Determine this relative to the fixed appliance bond-up, by deciding how much arch alignment is appropriate before mini-implant insertion. Crucially, if there is insufficient interproximal space at the planned insertion site then consider a preliminary phase of fixed appliance treatment in order to diverge the roots and hence facilitate mini-implant insertion (Fig. 5.7). This is achieved by bonding the bracket(s) with a modified tip, especially adding mesial tip to the normal second premolar bracket orientation (Fig. 5.8). Indeed, I routinely perform this step prior to the majority of buccal insertions since it is a simple process which can make mini-implant treatment much easier. The bracket position is then corrected during the fixed appliance finishing stage (after explantation). Furthermore, it may be biomechanically beneficial to align the full arch such that it is ready to accommodate a rigid (e.g. 0.019 × 0.025 stainless steel) archwire and powerarm by the time of mini-implant insertion. This helps with sliding mechanics and the reduction of unfavourable vertical side-effects.
Fabricate a stent (as described in Chapter Three) if you think that it will be helpful for the insertion stage. This depends on factors such as your level of experience and the ease of visual and physical access to the insertion site. In particular, even experienced orthodontists find a stent very useful in posterior areas which are difficult to see by direct vision and reach with a manual screwdriver and/or where the interproximal space is limited (requiring a high degree of insertion accuracy). Clinicians who are new to mini-implants may also find a stent useful for the majority of locations. If a stent is to be fabricated by a laboratory then it is best that you fully plan the insertion site and angles on a working model and then pass this to the technician, so that the orthodontist is directly responsible for planning the case. In addition, it is advisable to give one to two weeks between impression and insertion appointments for this process to be undertaken.

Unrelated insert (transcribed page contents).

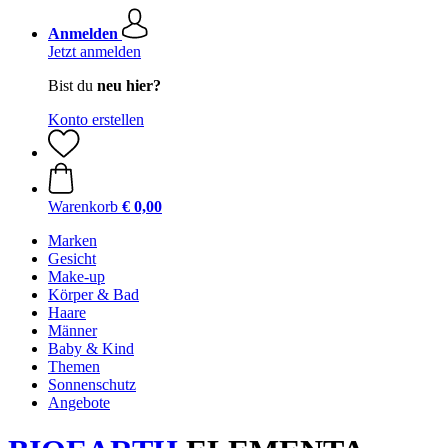
Anmelden
Jetzt anmelden
Bist du
neu hier?
Konto erstellen
Warenkorb
€ 0,00
Marken
Gesicht
Make-up
Körper & Bad
Haare
Männer
Baby & Kind
Themen
Sonnenschutz
Angebote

Determine the optimum body diameter and length primarily according to the insertion site, but also considering general patient factors such as age, and to a lesser extent body mass (Table 5.1, Fig. 5.9). In general, narrow diameter mini-implants (e.g. the Infinitas 1.5 mm version) are selected for interproximal sites, whereas a larger diameter (e.g. 2.0 mm) may be safely inserted in edentulous sites and the mid-palate. A long (e.g. 9 mm) body length is ideal for posterior maxillary sites since this length gains additional stability (from cancellous bone engagement) in such areas with potentially suboptimal cortical bone support (depth and density). However, short (e.g. 6 mm) length mini-implants are likely to have sufficient stability in adult patients in areas of thick and dense cortical plates, e.g. the posterior mandible and mid-palate. In addition, a short body length is preferred for horizontal (perpendicular) insertions in sites with limited alveolar (bucco-lingual) or palatal bone depth, e.g. the anterior maxillary and mandibular alveolus, and the mid-palate. The bone depth in such sites may be gauged on a lateral cephalograph (Fig. 5.10) or a CBCT. If the depth is too shallow then the mini-implant tip may perforate the palatal/lingual side of the alveolus or nasal floor, respectively. This is less likely when mini-implants are inserted obliquely hence enabling the safe use of 9 mm body length versions in the anterior alveolus, especially if the insertion level is restricted by a narrow band of attached gingiva (Fig. 5.5).